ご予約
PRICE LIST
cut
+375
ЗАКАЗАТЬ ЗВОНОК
-=-=-
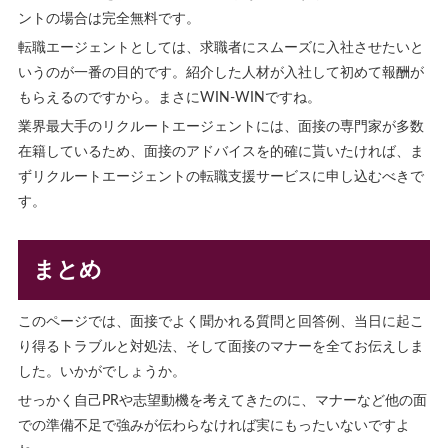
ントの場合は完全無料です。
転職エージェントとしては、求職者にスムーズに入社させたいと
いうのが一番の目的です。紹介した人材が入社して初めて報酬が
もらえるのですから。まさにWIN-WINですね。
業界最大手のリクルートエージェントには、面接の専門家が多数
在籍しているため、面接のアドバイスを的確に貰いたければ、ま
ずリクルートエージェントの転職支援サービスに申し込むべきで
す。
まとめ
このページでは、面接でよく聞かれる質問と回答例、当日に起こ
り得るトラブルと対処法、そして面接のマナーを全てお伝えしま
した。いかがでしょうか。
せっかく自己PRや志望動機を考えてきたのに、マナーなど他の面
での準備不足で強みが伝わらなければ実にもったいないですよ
-=-=-
- EXERCISE BRIEF
Write out only the lines that run from the line containing "業界最大手のリクルートエージェントには、面接の専門家が多数" through the line containing "での準備不足で強みが伝わらなければ実にもったいないですよ", both included, exactly as they appear above.

- EXERCISE SOLUTION
業界最大手のリクルートエージェントには、面接の専門家が多数
在籍しているため、面接のアドバイスを的確に貰いたければ、ま
ずリクルートエージェントの転職支援サービスに申し込むべきで
す。
まとめ
このページでは、面接でよく聞かれる質問と回答例、当日に起こ
り得るトラブルと対処法、そして面接のマナーを全てお伝えしま
した。いかがでしょうか。
せっかく自己PRや志望動機を考えてきたのに、マナーなど他の面
での準備不足で強みが伝わらなければ実にもったいないですよ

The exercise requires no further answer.